Prof. Johanna Pausch and Prof. Matteo Bianchini receive ERC Starting Grant

Jennifer Opel Pressestelle
Universität Bayreuth

    The European Research Council (ERC) has awarded both Prof. Dr. Johanna Pausch, Junior Professor of Agricultural Ecology at the University of Bayreuth, and Prof. Dr. Matteo Bianchini, Chair of Inorganic Active Materials for Electrochemical Energy Storage at the University of Bayreuth, an ERC Starting Grant. Pausch will receive € 1.5 million and Bianchini € 1.8 million for their respective research projects over the next five years.

    The ERC Starting Grant is the most important European research prize. It is awarded to excellent scientists who are at the beginning of their career and who have gained their doctorate between two and seven years prior.

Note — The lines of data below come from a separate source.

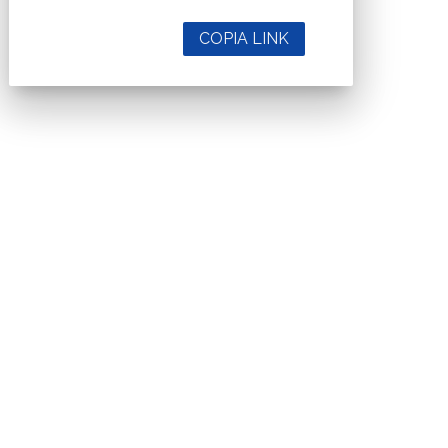
COPIA LINK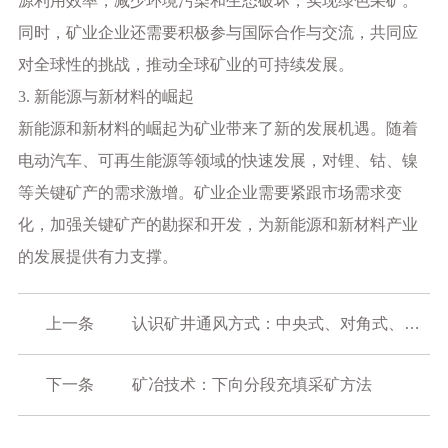
源利用效率，减少环境污染和生态破坏，实现绿色采矿。
同时，矿业企业还需要积极参与国际合作与交流，共同应
对全球性的挑战，推动全球矿业的可持续发展。
3. 新能源与新材料的崛起
新能源和新材料的崛起为矿业带来了新的发展机遇。随着
电动汽车、可再生能源等领域的快速发展，对锂、钴、镍
等关键矿产的需求激增。矿业企业需要紧跟市场需求变
化，加强关键矿产的勘探和开发，为新能源和新材料产业
的发展提供有力支撑。
上一条
认识矿井通风方式：中央式、对角式、区域式和混合式
2025-02-26
下一条
矿冶技术：下向分段充填采矿方法
2024-12-26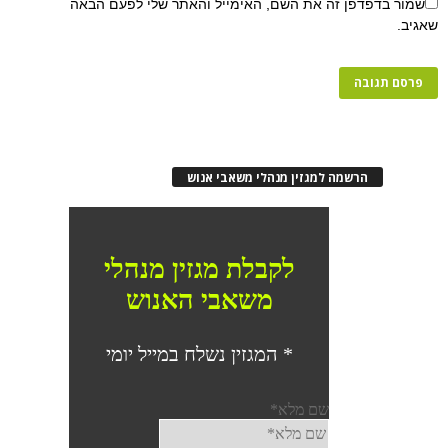
שמור בדפדפן זה את השם, האימייל והאתר שלי לפעם הבאה
שאגיב.
הרשמה למגזין מנהלי משאבי אנוש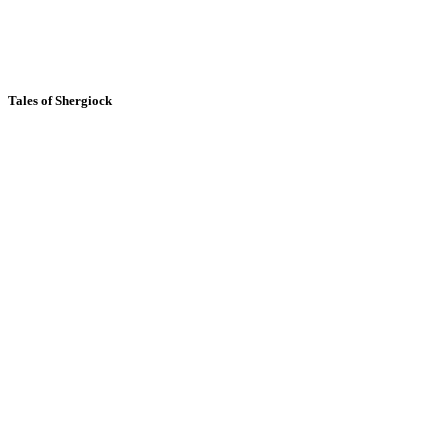
Tales of Shergiock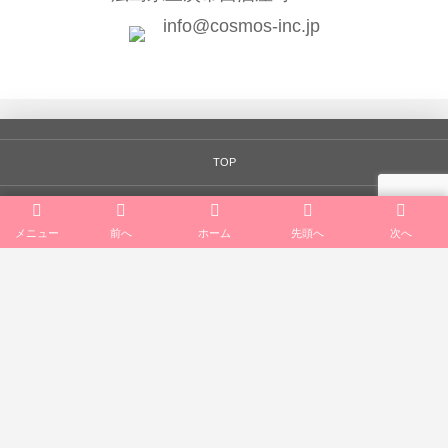
info@cosmos-inc.jp
TOP
会社案内
メニュー
前へ
ホーム
先頭へ
次へ
一般向けサービス
公共向けサービス
法人向けサービス
リクルート
お知らせ･ブログ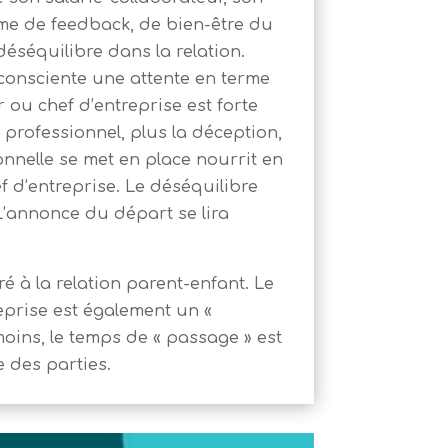
rme de feedback, de bien-être du
éséquilibre dans la relation.
consciente une attente en terme
 ou chef d’entreprise est forte
professionnel, plus la déception,
onnelle se met en place nourrit en
 d’entreprise. Le déséquilibre
 L’annonce du départ se lira
é à la relation parent-enfant. Le
reprise est également un «
moins, le temps de « passage » est
 des parties.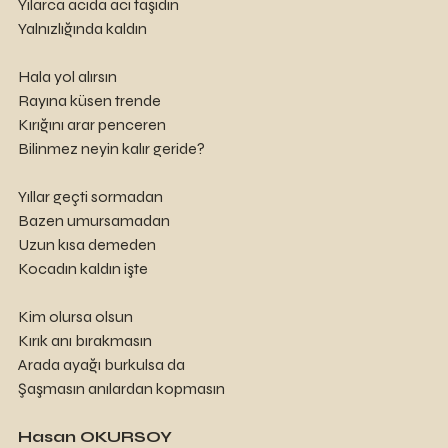
Yılarca acıda acı taşıdın
Yalnızlığında kaldın
Hala yol alırsın
Rayına küsen trende
Kırığını arar penceren
Bilinmez neyin kalır geride?
Yıllar geçti sormadan
Bazen umursamadan
Uzun kısa demeden
Kocadın kaldın işte
Kim olursa olsun
Kırık anı bırakmasın
Arada ayağı burkulsa da
Şaşmasın anılardan kopmasın
Hasan OKURSOY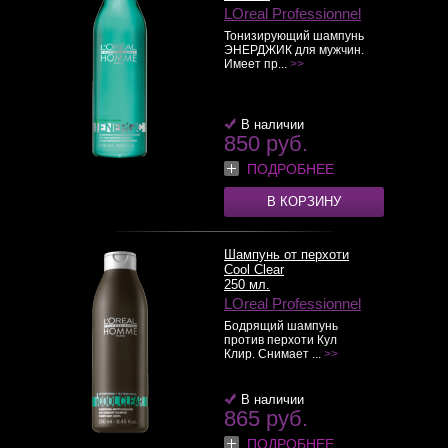
LOreal Professionnel
Тонизирующий шампунь
ЭНЕРДЖИК для мужчин.
Имеет пр...
>>
В наличии
850 руб.
ПОДРОБНЕЕ
В КОРЗИНУ
Шампунь от перхоти
Cool Clear
250 мл.
LOreal Professionnel
Бодрящий шампунь
против перхоти Кул
Клир. Снимает ...
>>
В наличии
865 руб.
ПОДРОБНЕЕ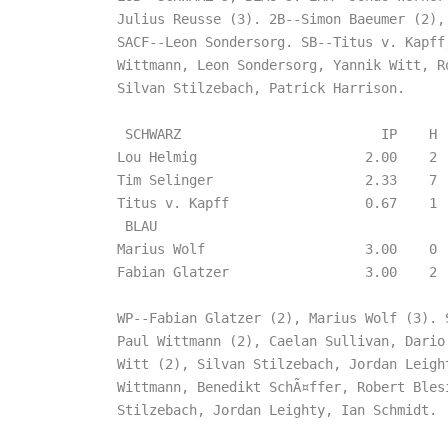
Julius Reusse (3). 2B--Simon Baeumer (2), 
SACF--Leon Sondersorg. SB--Titus v. Kapff,
Wittmann, Leon Sondersorg, Yannik Witt, Ro
Silvan Stilzebach, Patrick Harrison.

 SCHWARZ                         IP    H  
Lou Helmig                     2.00    2  
Tim Selinger                   2.33    7  
Titus v. Kapff                 0.67    1  
 BLAU                       

Marius Wolf                    3.00    0  
Fabian Glatzer                 3.00    2  
WP--Fabian Glatzer (2), Marius Wolf (3). S
Paul Wittmann (2), Caelan Sullivan, Dario 
Witt (2), Silvan Stilzebach, Jordan Leight
Wittmann, Benedikt SchÃ¤ffer, Robert Blesi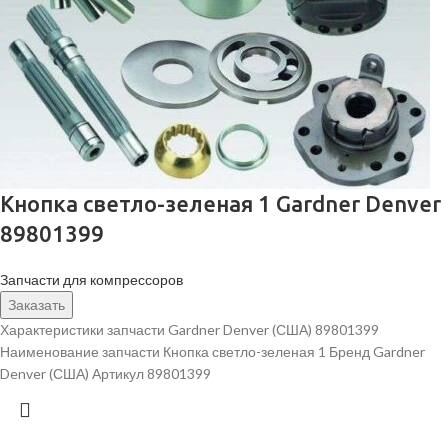
Кнопка светло-зеленая 1 Gardner Denver
89801399
Запчасти для компрессоров
Заказать
Характеристики запчасти Gardner Denver (США) 89801399
Наименование запчасти Кнопка светло-зеленая 1 Бренд Gardner
Denver (США) Артикул 89801399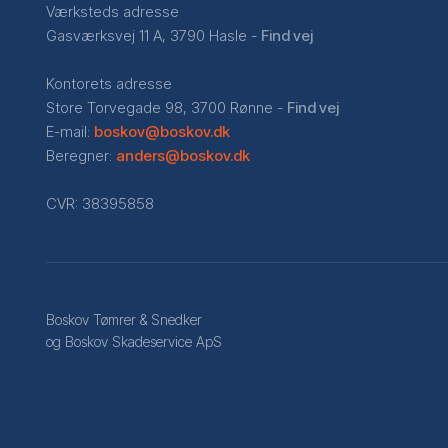
Værksteds adresse
Gasværksvej 11 A, 3790 Hasle -
Find vej
Kontorets adresse
Store Torvegade 98, 3700 Rønne -
Find vej
E-mail:
boskov@boskov.dk
​Beregner:
anders@boskov.dk
​CVR: 38395858
Boskov Tømrer & Snedker
og Boskov Skadeservice ApS​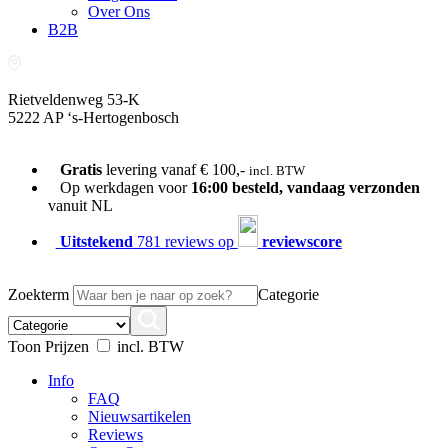
Over Ons
B2B
Rietveldenweg 53-K
5222 AP ‘s-Hertogenbosch
073-689 54 61
Gratis
levering vanaf € 100,-
incl. BTW
Op werkdagen voor
16:00 besteld, vandaag verzonden
vanuit NL
Uitstekend
781 reviews op
reviewscore
Zoekterm
Categorie
Toon Prijzen
incl. BTW
Info
FAQ
Nieuwsartikelen
Reviews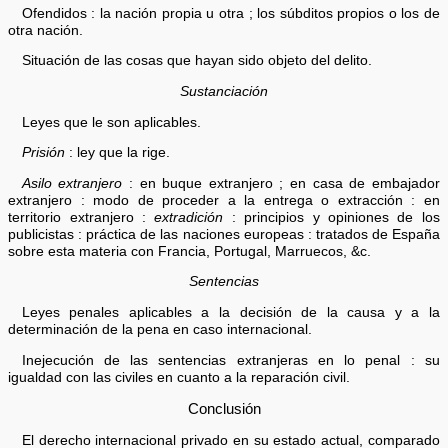
Ofendidos : la nación propia u otra ; los súbditos propios o los de
otra nación.
Situación de las cosas que hayan sido objeto del delito.
Sustanciación
Leyes que le son aplicables.
Prisión
: ley que la rige.
Asilo extranjero
: en buque extranjero ; en casa de embajador
extranjero : modo de proceder a la entrega o extracción : en
territorio extranjero :
extradición
: principios y opiniones de los
publicistas : práctica de las naciones europeas : tratados de España
sobre esta materia con Francia, Portugal, Marruecos, &c.
Sentencias
Leyes penales aplicables a la decisión de la causa y a la
determinación de la pena en caso internacional.
Inejecución de las sentencias extranjeras en lo penal : su
igualdad con las civiles en cuanto a la reparación civil.
Conclusión
El derecho internacional privado en su estado actual, comparado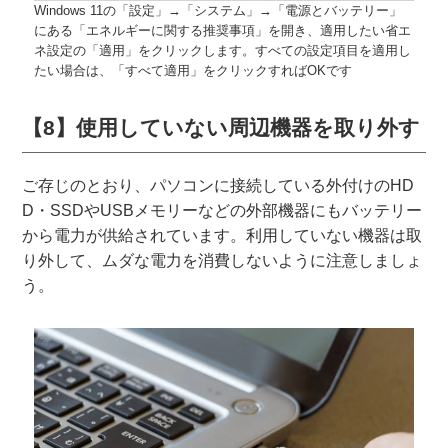
Windows 11の「設定」→「システム」→「電源とバッテリー」
にある「エネルギーに関する推奨事項」を開き、適用したい省エ
ネ設定の「適用」をクリックします。すべての設定項目を適用し
たい場合は、「すべて適用」をクリックすればOKです
【8】使用していない周辺機器を取り外す
ご存じのとおり、パソコンに接続している外付けのHD
D・SSDやUSBメモリーなどの外部機器にもバッテリー
から電力が供給されています。利用していない機器は取
り外して、ムダな電力を消費しないように注意しましょ
う。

    Prof. Dr. Johanna Pausch receives € 1.5 million for the research project "MYCO-SoilC - Mycorrhizal Types and Soil Carbon Storage: A mechanistic theory of fungal mediated soil organic matter cycling in temperate forests". The project aims to elucidate mechanisms that contribute to carbon storage in soils. Soils are playing a crucial role in the fight against climate change. Pausch is investigating the interactions between soil organic carbon and atmospheric CO2, with a particular focus on the interplay between plants and microorganisms. Plants often enter into symbioses with microorganisms. Through their symbiosis with root fungi, in so-called mycorrhiza, a large amount of carbon which has been absorbed by plants as CO2 from the atmosphere is added to the soil.
    Pausch now intends to explore fundamental processes in the interaction between plants and their fungal partners in relation to carbon turnover in the soil. "The goal of MYCO-SoilC is to close the gap in the big picture that limits our ability to predict the effects and feedbacks of climate change on soil carbon stocks," Pausch explains. New technological innovations are needed to advance research into the mechanisms involved. These are to be developed in the project. Through the research project now funded by the European Research Council, carbon flows will be made visible, turnover processes will be elucidated, and the latest isotope technologies utilized in Bayreuth to explore the contribution of mycorrhizal fungi to carbon storage in the soil.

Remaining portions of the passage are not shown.